Mexican President Andrés Manuel López Obrador announced in late December that he will sign an agreement with Hydro-Québec for the modernization of 60 hydroelectric plants in order to increase electricity production.
Mexico now has almost 13,000 MW of hydro power, with potential to generate 27,000 MW, according to the World Energy Council.
That represents about 17 per cent of the country’s total installed electrical generation from renewable sources, with about 70 per cent of its capacity coming from fossil fuels, increasingly natural gas.
López Obrador met at the country’s National Palace in Mexico City with Jacqueline Mongrut, executive vice-president of Hydro-Québec International, and with Pierre Alarie, Ambassador of Canada in Mexico.
“It gives me great pleasure to be able to inform Mexicans that we are looking for a cooperation agreement to modernize the 60 hydroelectric plants that we have in the county,” AMLO said at the pre-Christmas ceremony.
“The plan is to empower them, use that infrastructure, generate electricity with water. It has to do with the environment because it is clean energy and it is cheap.

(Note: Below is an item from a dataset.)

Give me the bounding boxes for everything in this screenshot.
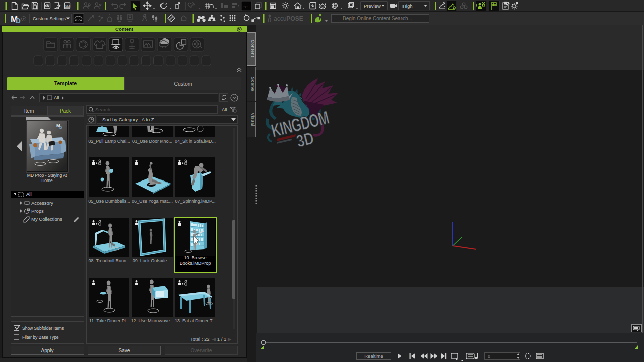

We already have that infrastructure and Hydro-Québec has the technology to modernize the hydroelectric plants”
He said a joint venture agreement will be signed between the governments of Quebec and Mexico to modernize the facilities.
“The truth is that our dams are under-utilized, our hydroelectric power plants.”
Mongrut said that Hydro-Québec generates 99.5% of hydraulic production in Quebec and has more than 50 years of experience in plant rehabilitation. She explained the actions that will be carried out in the Mexican hydroelectric plants include helping water management, major renovations and the use of new technologies to increase capacity, power production and utilization.